━━━━━ DATA EXTRACTS
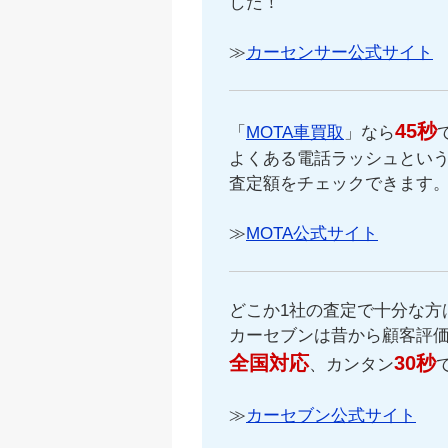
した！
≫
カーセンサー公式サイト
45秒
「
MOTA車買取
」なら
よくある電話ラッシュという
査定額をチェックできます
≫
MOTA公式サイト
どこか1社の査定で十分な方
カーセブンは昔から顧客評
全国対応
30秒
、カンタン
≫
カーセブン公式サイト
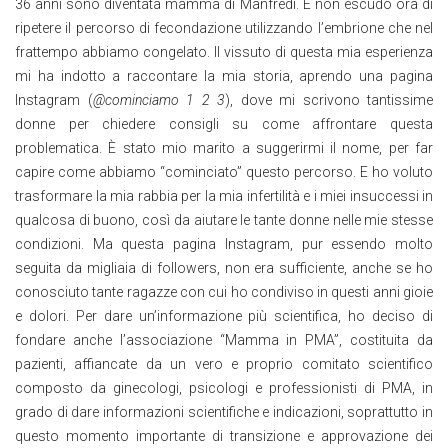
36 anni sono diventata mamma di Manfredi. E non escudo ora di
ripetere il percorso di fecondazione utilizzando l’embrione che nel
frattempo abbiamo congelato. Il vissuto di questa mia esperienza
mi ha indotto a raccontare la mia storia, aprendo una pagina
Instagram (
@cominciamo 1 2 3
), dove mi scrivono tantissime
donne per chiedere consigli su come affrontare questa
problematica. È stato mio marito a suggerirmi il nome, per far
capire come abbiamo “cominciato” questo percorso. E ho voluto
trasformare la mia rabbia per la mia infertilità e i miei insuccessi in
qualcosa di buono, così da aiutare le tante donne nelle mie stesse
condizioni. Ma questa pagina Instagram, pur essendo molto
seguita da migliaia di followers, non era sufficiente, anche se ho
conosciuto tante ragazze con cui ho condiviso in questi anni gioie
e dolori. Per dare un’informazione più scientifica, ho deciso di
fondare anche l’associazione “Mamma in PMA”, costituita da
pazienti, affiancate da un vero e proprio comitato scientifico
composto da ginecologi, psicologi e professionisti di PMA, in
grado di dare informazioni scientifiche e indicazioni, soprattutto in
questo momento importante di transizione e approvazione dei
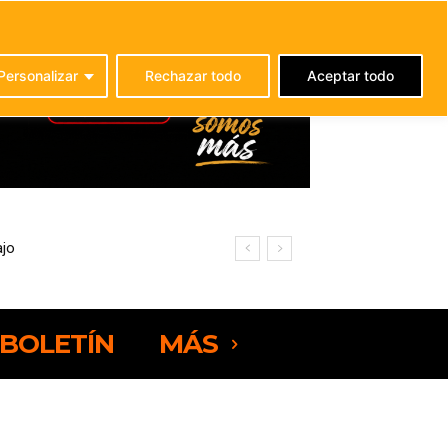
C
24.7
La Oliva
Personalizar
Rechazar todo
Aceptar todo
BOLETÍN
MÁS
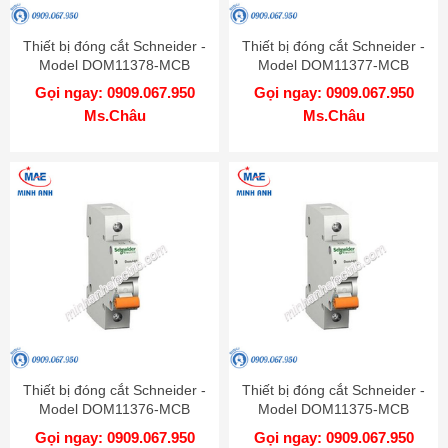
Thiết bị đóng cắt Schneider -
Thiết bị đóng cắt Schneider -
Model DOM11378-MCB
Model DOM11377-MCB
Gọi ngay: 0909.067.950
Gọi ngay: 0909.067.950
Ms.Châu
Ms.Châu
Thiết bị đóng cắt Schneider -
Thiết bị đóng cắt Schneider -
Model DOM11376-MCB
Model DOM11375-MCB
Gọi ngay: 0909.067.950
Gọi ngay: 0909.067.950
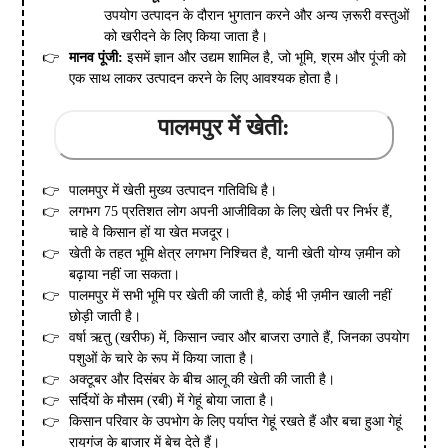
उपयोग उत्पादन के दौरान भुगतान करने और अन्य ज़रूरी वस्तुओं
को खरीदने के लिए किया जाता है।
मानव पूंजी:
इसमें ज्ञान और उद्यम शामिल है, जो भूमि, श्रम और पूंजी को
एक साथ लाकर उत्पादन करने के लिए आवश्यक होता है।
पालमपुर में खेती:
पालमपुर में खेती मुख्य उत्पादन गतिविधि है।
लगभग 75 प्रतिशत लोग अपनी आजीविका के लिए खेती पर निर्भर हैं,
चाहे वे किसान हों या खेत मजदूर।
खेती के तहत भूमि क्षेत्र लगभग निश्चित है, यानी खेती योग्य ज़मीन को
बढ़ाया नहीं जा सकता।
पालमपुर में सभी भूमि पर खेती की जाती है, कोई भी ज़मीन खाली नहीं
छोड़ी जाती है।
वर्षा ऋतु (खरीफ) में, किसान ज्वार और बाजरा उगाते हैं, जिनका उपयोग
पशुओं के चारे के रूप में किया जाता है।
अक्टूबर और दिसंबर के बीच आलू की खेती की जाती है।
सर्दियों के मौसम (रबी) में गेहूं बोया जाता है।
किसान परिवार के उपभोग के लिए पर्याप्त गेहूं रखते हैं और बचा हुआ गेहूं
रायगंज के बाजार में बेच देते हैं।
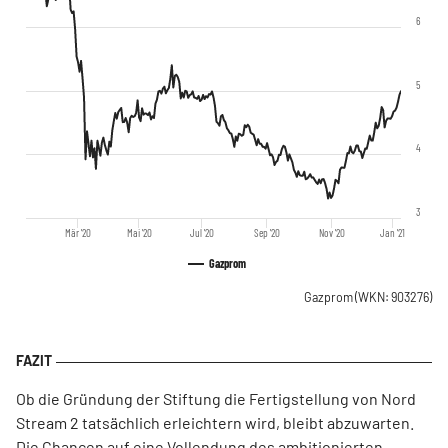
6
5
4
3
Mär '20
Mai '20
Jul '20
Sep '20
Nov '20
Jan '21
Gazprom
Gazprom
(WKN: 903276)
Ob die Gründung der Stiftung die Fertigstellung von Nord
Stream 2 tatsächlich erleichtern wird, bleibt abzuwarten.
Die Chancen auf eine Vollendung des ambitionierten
━━━━━━━━━━
━━━━━ DATA EXTRACTS
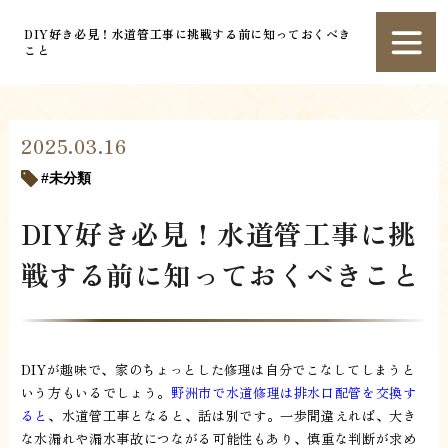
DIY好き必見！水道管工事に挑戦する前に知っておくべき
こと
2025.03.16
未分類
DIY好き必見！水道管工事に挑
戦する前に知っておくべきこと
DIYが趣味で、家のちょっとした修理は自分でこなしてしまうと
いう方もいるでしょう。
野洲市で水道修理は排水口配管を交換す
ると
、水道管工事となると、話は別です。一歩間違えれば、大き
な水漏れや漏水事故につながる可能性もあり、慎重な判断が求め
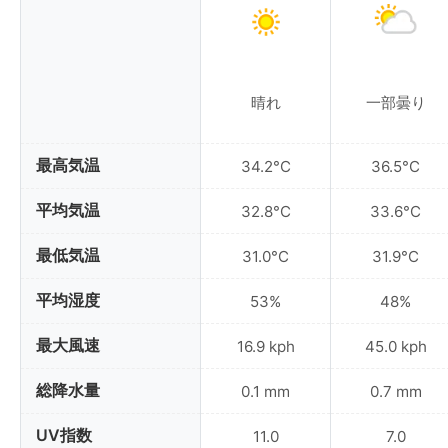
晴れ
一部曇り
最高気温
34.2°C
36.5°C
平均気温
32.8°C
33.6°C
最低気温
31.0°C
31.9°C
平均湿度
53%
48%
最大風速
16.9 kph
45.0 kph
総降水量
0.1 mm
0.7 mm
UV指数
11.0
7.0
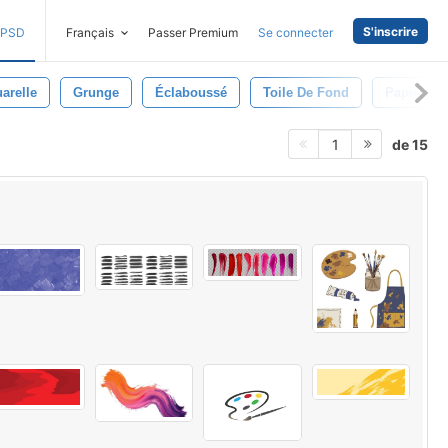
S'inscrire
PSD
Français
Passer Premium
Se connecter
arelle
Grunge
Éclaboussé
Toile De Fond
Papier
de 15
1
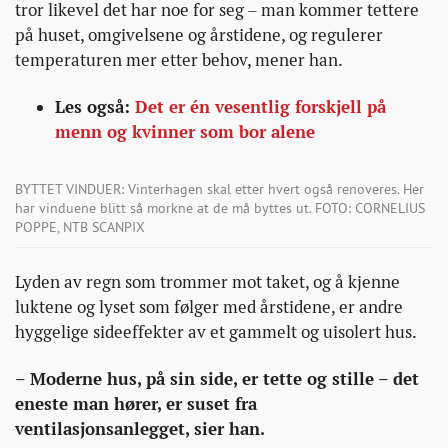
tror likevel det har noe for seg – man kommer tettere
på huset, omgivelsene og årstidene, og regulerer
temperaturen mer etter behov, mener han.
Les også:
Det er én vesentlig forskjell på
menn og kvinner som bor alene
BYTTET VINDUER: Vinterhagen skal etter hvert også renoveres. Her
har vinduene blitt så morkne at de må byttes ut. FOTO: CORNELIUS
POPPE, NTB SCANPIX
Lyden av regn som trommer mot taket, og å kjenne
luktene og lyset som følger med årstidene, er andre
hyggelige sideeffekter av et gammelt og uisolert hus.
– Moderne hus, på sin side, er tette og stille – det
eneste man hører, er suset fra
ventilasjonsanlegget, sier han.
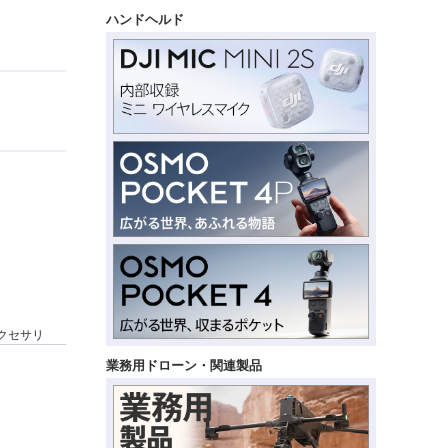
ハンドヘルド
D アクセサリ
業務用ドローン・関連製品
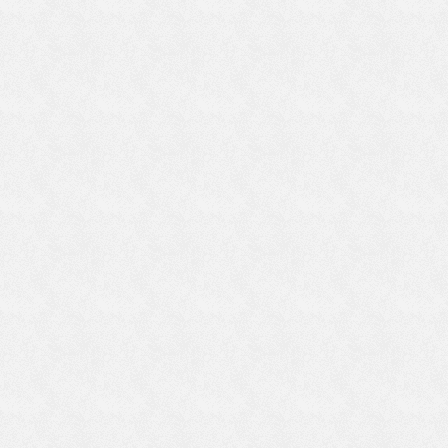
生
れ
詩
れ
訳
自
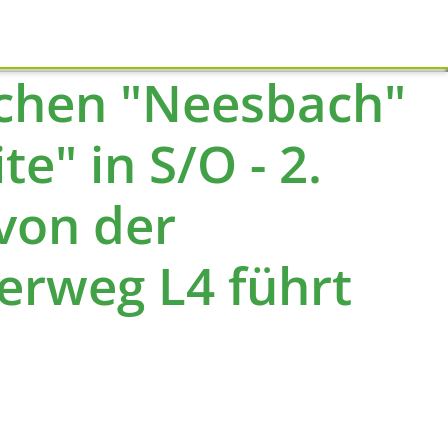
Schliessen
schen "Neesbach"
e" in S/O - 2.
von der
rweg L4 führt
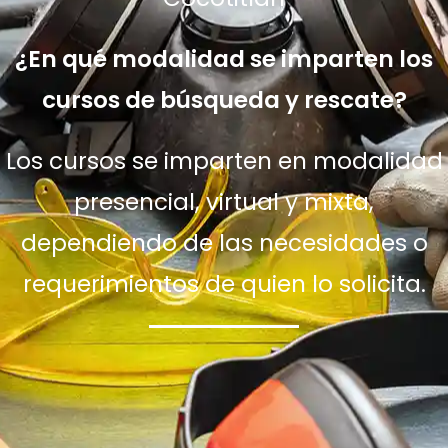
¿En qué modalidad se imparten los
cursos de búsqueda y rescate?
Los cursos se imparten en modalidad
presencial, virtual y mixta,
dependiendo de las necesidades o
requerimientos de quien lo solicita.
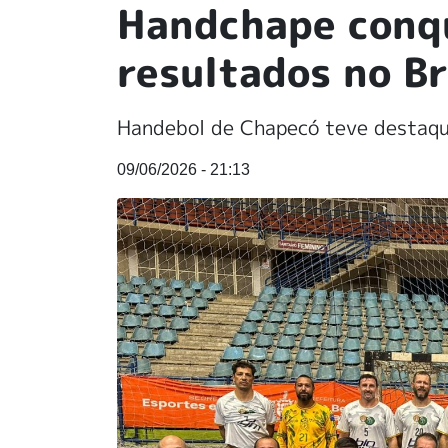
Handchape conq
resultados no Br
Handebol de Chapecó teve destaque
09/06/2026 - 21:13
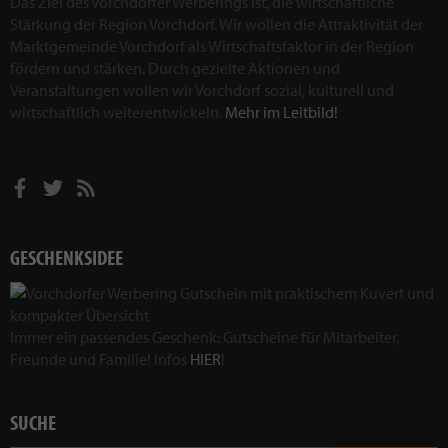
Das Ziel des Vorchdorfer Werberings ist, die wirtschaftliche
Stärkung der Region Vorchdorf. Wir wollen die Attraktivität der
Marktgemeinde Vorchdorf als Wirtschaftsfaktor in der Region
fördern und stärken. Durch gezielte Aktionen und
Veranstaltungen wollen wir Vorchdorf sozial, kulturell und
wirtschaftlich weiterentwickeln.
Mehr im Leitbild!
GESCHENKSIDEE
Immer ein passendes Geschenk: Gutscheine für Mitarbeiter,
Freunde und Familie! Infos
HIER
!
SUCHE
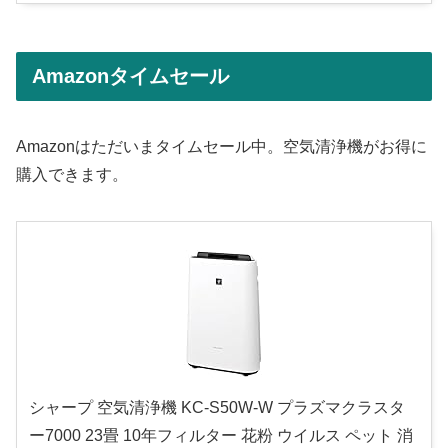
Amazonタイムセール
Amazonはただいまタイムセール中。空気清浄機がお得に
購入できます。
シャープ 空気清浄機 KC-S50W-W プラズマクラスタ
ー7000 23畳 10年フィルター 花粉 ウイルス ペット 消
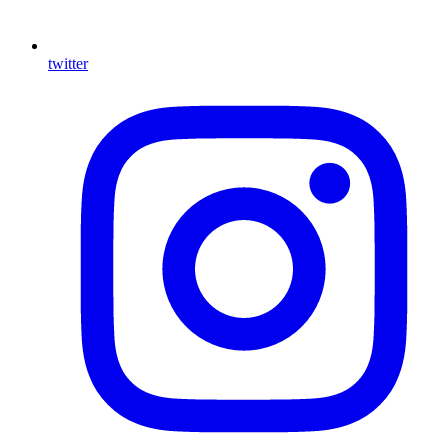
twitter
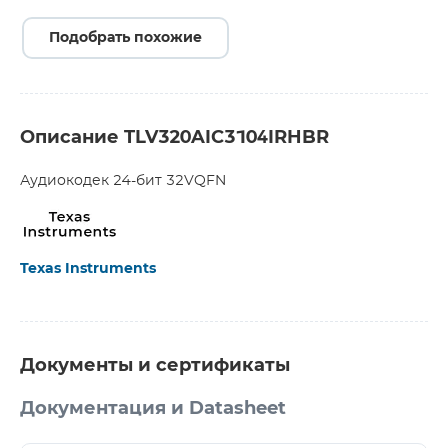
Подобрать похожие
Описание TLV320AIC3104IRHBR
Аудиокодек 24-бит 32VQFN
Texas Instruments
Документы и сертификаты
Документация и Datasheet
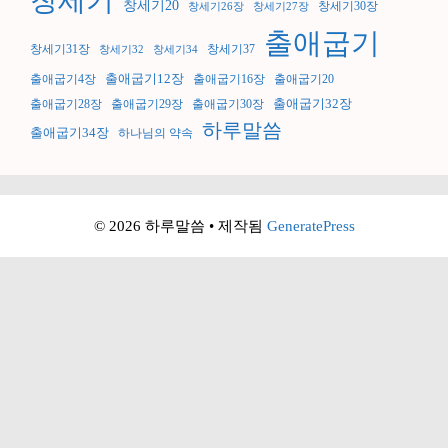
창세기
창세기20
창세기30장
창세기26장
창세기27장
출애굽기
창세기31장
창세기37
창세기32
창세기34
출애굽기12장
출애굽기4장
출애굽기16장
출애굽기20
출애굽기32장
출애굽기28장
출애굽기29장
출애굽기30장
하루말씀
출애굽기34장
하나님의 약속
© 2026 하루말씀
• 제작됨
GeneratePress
━━━━━━━━━━
- **WORK TO BE COMPLETED**: Your answer should be the exact lines above from the one containing "tror likevel det" through the one containing "GESCHENKSIDEE", with both end lines kept and the pictures removed, please.

- **ANSWER SECTION**:
tror likevel det har noe for seg – man kommer tettere
på huset, omgivelsene og årstidene, og regulerer
temperaturen mer etter behov, mener han.
Les også:
Det er én vesentlig forskjell på
menn og kvinner som bor alene
BYTTET VINDUER: Vinterhagen skal etter hvert også renoveres. Her
har vinduene blitt så morkne at de må byttes ut. FOTO: CORNELIUS
POPPE, NTB SCANPIX
Lyden av regn som trommer mot taket, og å kjenne
luktene og lyset som følger med årstidene, er andre
hyggelige sideeffekter av et gammelt og uisolert hus.
– Moderne hus, på sin side, er tette og stille – det
eneste man hører, er suset fra
ventilasjonsanlegget, sier han.
ハンドヘルド
D アクセサリ
業務用ドローン・関連製品
生
れ
詩
れ
訳
自
Schliessen
schen "Neesbach"
e" in S/O - 2.
von der
rweg L4 führt
¿En qué modalidad se imparten los
cursos de búsqueda y rescate?
Los cursos se imparten en modalidad
presencial, virtual y mixta,
dependiendo de las necesidades o
requerimientos de quien lo solicita.
Handchape conq
resultados no Br
Handebol de Chapecó teve destaque
09/06/2026 - 21:13
Das Ziel des Vorchdorfer Werberings ist, die wirtschaftliche
Stärkung der Region Vorchdorf. Wir wollen die Attraktivität der
Marktgemeinde Vorchdorf als Wirtschaftsfaktor in der Region
fördern und stärken. Durch gezielte Aktionen und
Veranstaltungen wollen wir Vorchdorf sozial, kulturell und
wirtschaftlich weiterentwickeln.
Mehr im Leitbild!
GESCHENKSIDEE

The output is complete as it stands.